Dubai reveals plans for world’s first 3D printed building
The new technology will cut labour costs by 50-80 per cent and construction time by 50-70 per cent.
Dubai has revealed plans to print a small office building through a 3D printer. The use of a printer to make three-dimensional objects from a digital design has taken manufacturing industries around the world by storm. But the concept is new in the construction sector.
Dubai’s one-story prototype building, with about 185 sqm (2,000 sq ft) of floor space, will be printed layer-by-layer using a 20-foot tall printer. It would then be assembled on site within a few weeks. Interior furniture and structural components would also be built through 3D printing with concrete, gypsum reinforced with glass, fiber and plastic.

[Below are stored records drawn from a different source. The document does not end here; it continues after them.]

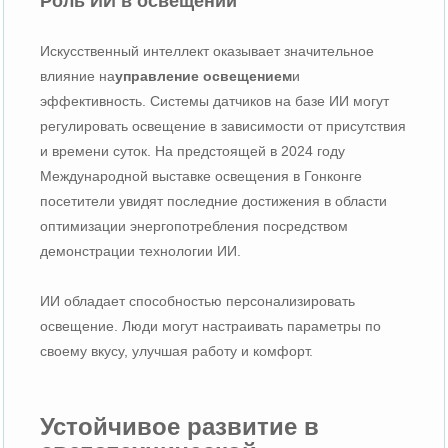
Роль ИИ в освещении
Искусственный интеллект оказывает значительное
влияние на
управление освещением
и
эффективность. Системы датчиков на базе ИИ могут
регулировать освещение в зависимости от присутствия
и времени суток. На предстоящей в 2024 году
Международной выставке освещения в Гонконге
посетители увидят последние достижения в области
оптимизации энергопотребления посредством
демонстрации технологии ИИ.
ИИ обладает способностью персонализировать
освещение. Люди могут настраивать параметры по
своему вкусу, улучшая работу и комфорт.
Устойчивое развитие в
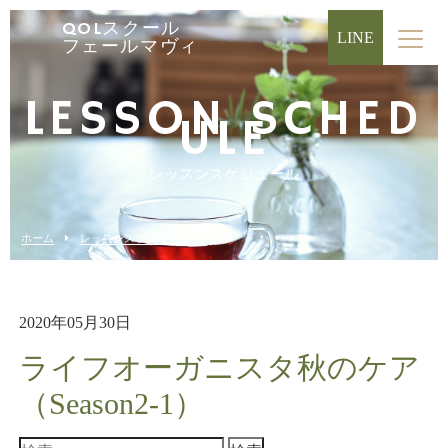
QOLスクール
LINE
フェールマヴィ
LESSON SCHED
ULE
レッスンスケジュール
ホーム
レッスンスケジュール
2020年05月30日
ライフオーガニスタ秋のケア
（Season2-1）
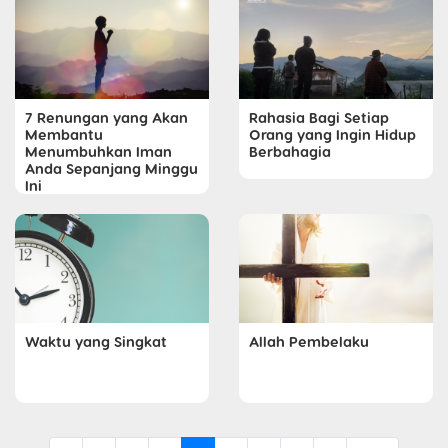
7 Renungan yang Akan
Rahasia Bagi Setiap
Membantu
Orang yang Ingin Hidup
Menumbuhkan Iman
Berbahagia
Anda Sepanjang Minggu
Ini
Waktu yang Singkat
Allah Pembelaku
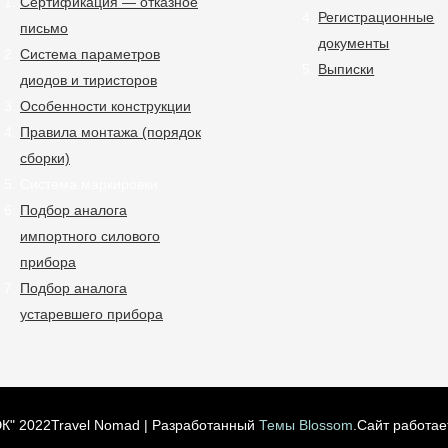
Сертификация — отказное
Регистрационные
письмо
документы
Система параметров
Выписки
диодов и тиристоров
Особенности конструкции
Правила монтажа (порядок
сборки)
Система маркировки
Подбор аналога
импортного силового
прибора
Подбор аналога
устаревшего прибора
К" 2022
Travel Nomad | Разработанный
Темы Blossom
.Сайт работае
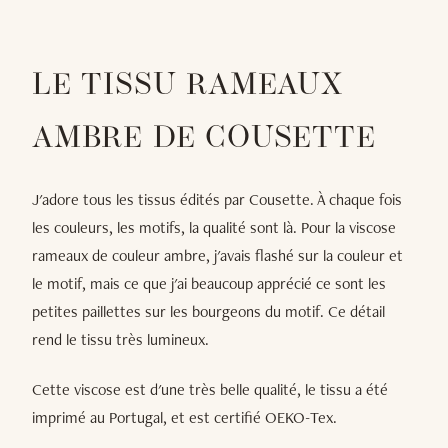
LE TISSU RAMEAUX
AMBRE DE COUSETTE
J'adore tous les tissus édités par Cousette. À chaque fois
les couleurs, les motifs, la qualité sont là. Pour la viscose
rameaux de couleur ambre, j'avais flashé sur la couleur et
le motif, mais ce que j'ai beaucoup apprécié ce sont les
petites paillettes sur les bourgeons du motif. Ce détail
rend le tissu très lumineux.
Cette viscose est d'une très belle qualité, le tissu a été
imprimé au Portugal, et est certifié OEKO-Tex.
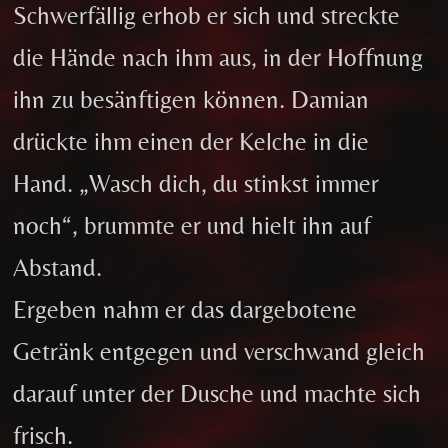
Schwerfällig erhob er sich und streckte
die Hände nach ihm aus, in der Hoffnung
ihn zu besänftigen können. Damian
drückte ihm einen der Kelche in die
Hand. „Wasch dich, du stinkst immer
noch“, brummte er und hielt ihn auf
Abstand.
Ergeben nahm er das dargebotene
Getränk entgegen und verschwand gleich
darauf unter der Dusche und machte sich
frisch.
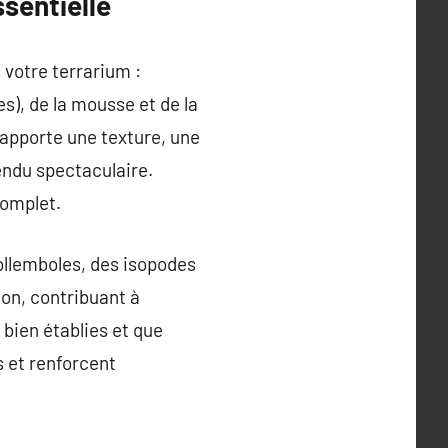
sentielle
 votre terrarium :
es), de la mousse et de la
 apporte une texture, une
pendu spectaculaire.
complet.
collemboles, des isopodes
ion, contribuant à
t bien établies et que
es et renforcent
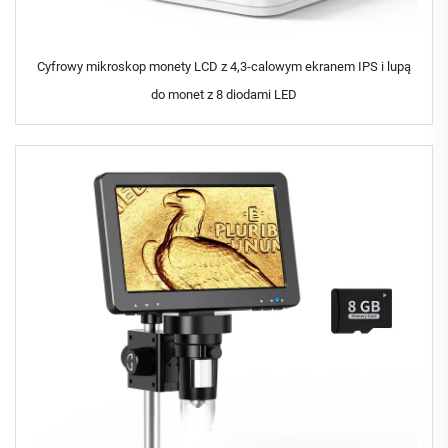
Cyfrowy mikroskop monety LCD z 4,3-calowym ekranem IPS i lupą
do monet z 8 diodami LED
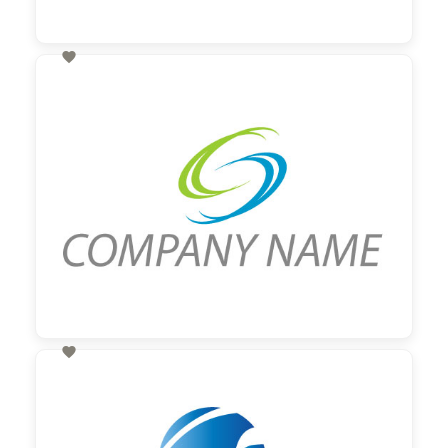

60,00 €
zzgl. MwSt

60,00 €
zzgl. MwSt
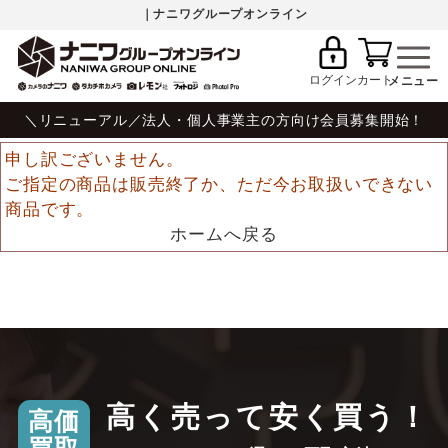
｜ナニワグループオンライン
ログイン
カート
＼リニューアル／法人・個人事業主の方向け会員募集開始！
申し訳ございません。
ご指定の商品は販売終了か、ただ今お取扱いできない
商品です。
ホームへ戻る
高く売って安く買う！
高価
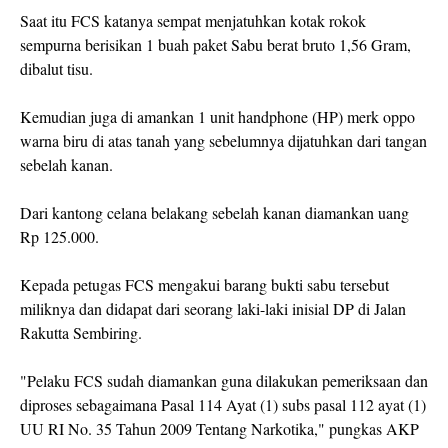
Saat itu FCS katanya sempat menjatuhkan kotak rokok
sempurna berisikan 1 buah paket Sabu berat bruto 1,56 Gram,
dibalut tisu.
Kemudian juga di amankan 1 unit handphone (HP) merk oppo
warna biru di atas tanah yang sebelumnya dijatuhkan dari tangan
sebelah kanan.
Dari kantong celana belakang sebelah kanan diamankan uang
Rp 125.000.
Kepada petugas FCS mengakui barang bukti sabu tersebut
miliknya dan didapat dari seorang laki-laki inisial DP di Jalan
Rakutta Sembiring.
"Pelaku FCS sudah diamankan guna dilakukan pemeriksaan dan
diproses sebagaimana Pasal 114 Ayat (1) subs pasal 112 ayat (1)
UU RI No. 35 Tahun 2009 Tentang Narkotika," pungkas AKP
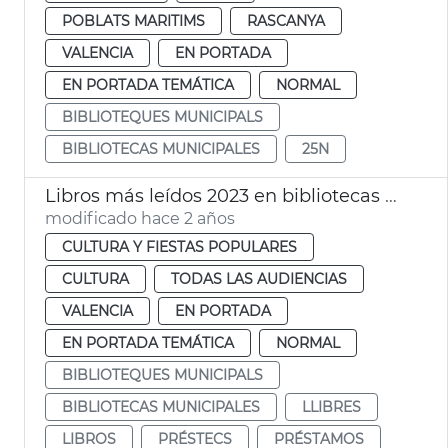
POBLATS MARITIMS
RASCANYA
VALENCIA
EN PORTADA
EN PORTADA TEMÁTICA
NORMAL
BIBLIOTEQUES MUNICIPALS
BIBLIOTECAS MUNICIPALES
25N
Libros más leídos 2023 en bibliotecas municipales
modificado hace 2 años
CULTURA Y FIESTAS POPULARES
CULTURA
TODAS LAS AUDIENCIAS
VALENCIA
EN PORTADA
EN PORTADA TEMÁTICA
NORMAL
BIBLIOTEQUES MUNICIPALS
BIBLIOTECAS MUNICIPALES
LLIBRES
LIBROS
PRÉSTECS
PRÉSTAMOS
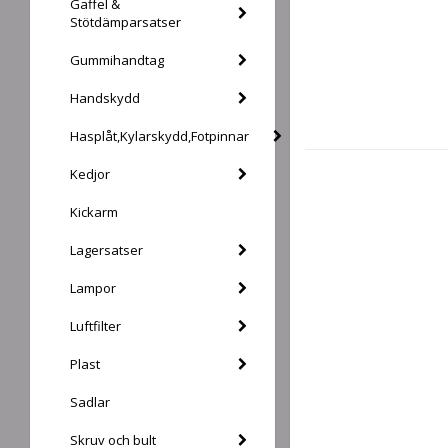
Gaffel &
Stötdämparsatser
Gummihandtag
Handskydd
Hasplåt,Kylarskydd,Fotpinnar
Kedjor
Kickarm
Lagersatser
Lampor
Luftfilter
Plast
Sadlar
Skruv och bult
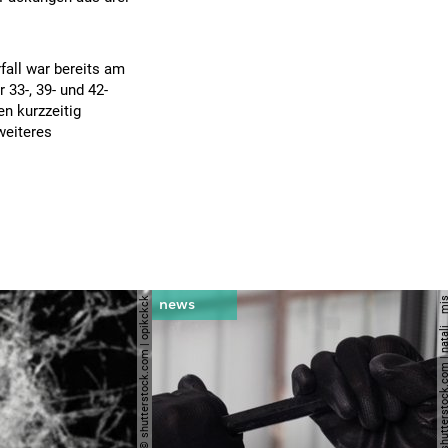
fall war bereits am
33-, 39- und 42-
n kurzzeitig
weiteres
© shutterstock.com | opikckck
© shutterstock.com | nata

The innovative office will serve as temporary headquarters of the ‘Museum of the Future’ project that was announced in March and is scheduled to open in 2017.
Mohamed Al Gergawi, UAE Minister of Cabinet Affairs and Chairman of the National Innovation Committee, said in a statement: “We are keen to use the latest technologies to simplify people’s lives and to serve them better. This project is part of our overall innovation strategy to create new designs and new solutions in education, healthcare and cities.

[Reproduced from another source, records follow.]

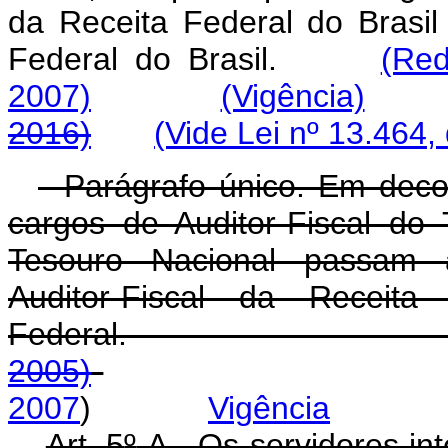
da
Receita
Federal
do
Brasil
Federal
do
Brasil.
(Red
2007)
(Vigência)
2016)
(Vide Lei nº 13.464,
Parágrafo único. Em decor
cargos de Auditor-Fiscal do
Tesouro Nacional passam a
Auditor-Fiscal da Receit
Federal
2005)
2007
)
Vigência
Art. 5
º
-A. Os servidores int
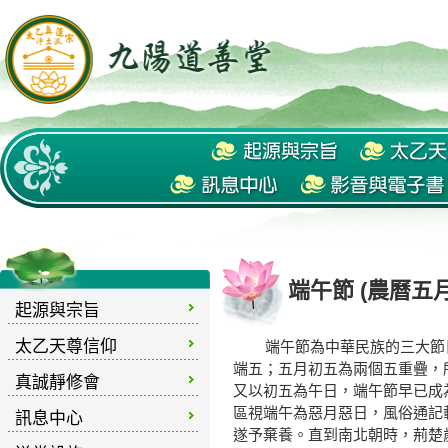
端午節 (農曆五
起源與宗旨
太乙天尊信仰
端午節為中華民族的三大節日
端五；五月初五為兩個五重疊，
真誠靜修會
又以初五為午日，端午節早已成
區視端午為惡月惡日，風俗通記載
訊息中心
遂予棄養。直到南北朝時，荊楚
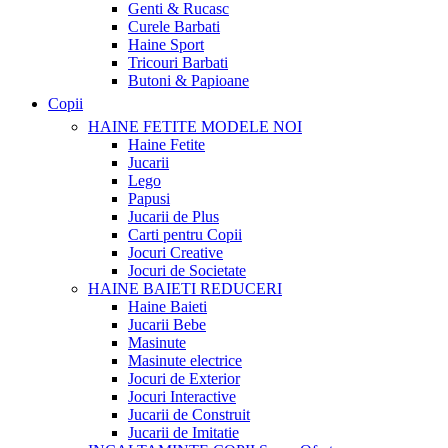
Genti & Rucasc
Curele Barbati
Haine Sport
Tricouri Barbati
Butoni & Papioane
Copii
HAINE FETITE
MODELE NOI
Haine Fetite
Jucarii
Lego
Papusi
Jucarii de Plus
Carti pentru Copii
Jocuri Creative
Jocuri de Societate
HAINE BAIETI
REDUCERI
Haine Baieti
Jucarii Bebe
Masinute
Masinute electrice
Jocuri de Exterior
Jocuri Interactive
Jucarii de Construit
Jucarii de Imitatie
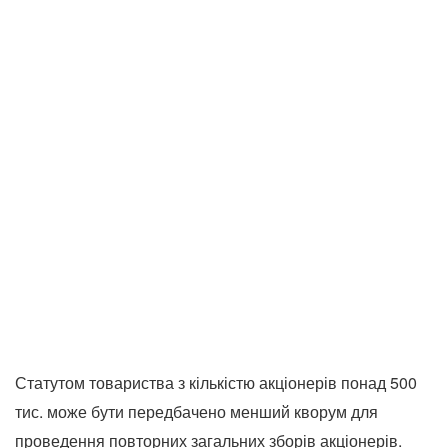
Статутом товариства з кількістю акціонерів понад 500
тис. може бути передбачено менший кворум для
проведення повторних загальних зборів акціонерів.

“Our goal is to increase the happiness and wellbeing of our residents and to pioneer new solutions for the world.”
The technology will cut labour costs by 50-80 per cent and construction time by 50-70 per cent, according to expert estimates.
Al Gergawi said: “The idea of 3D printing buildings was once a dream, but today it has become a reality. This building will be a testimony to the efficiency and creativity of 3D printing technology, which we believe will play a major role in reshaping construction and design sectors. We aim to take advantage of this growth by becoming a global hub for innovation and 3D printing. This is the first step of many more to come.”
The project is a tie-up between Dubai and Winsun, a Chinese company that has been pioneering the use of 3D printers to build houses. Other major firms involved in the project include Gensler, Thornton Thomasetti and Syska Hennessy.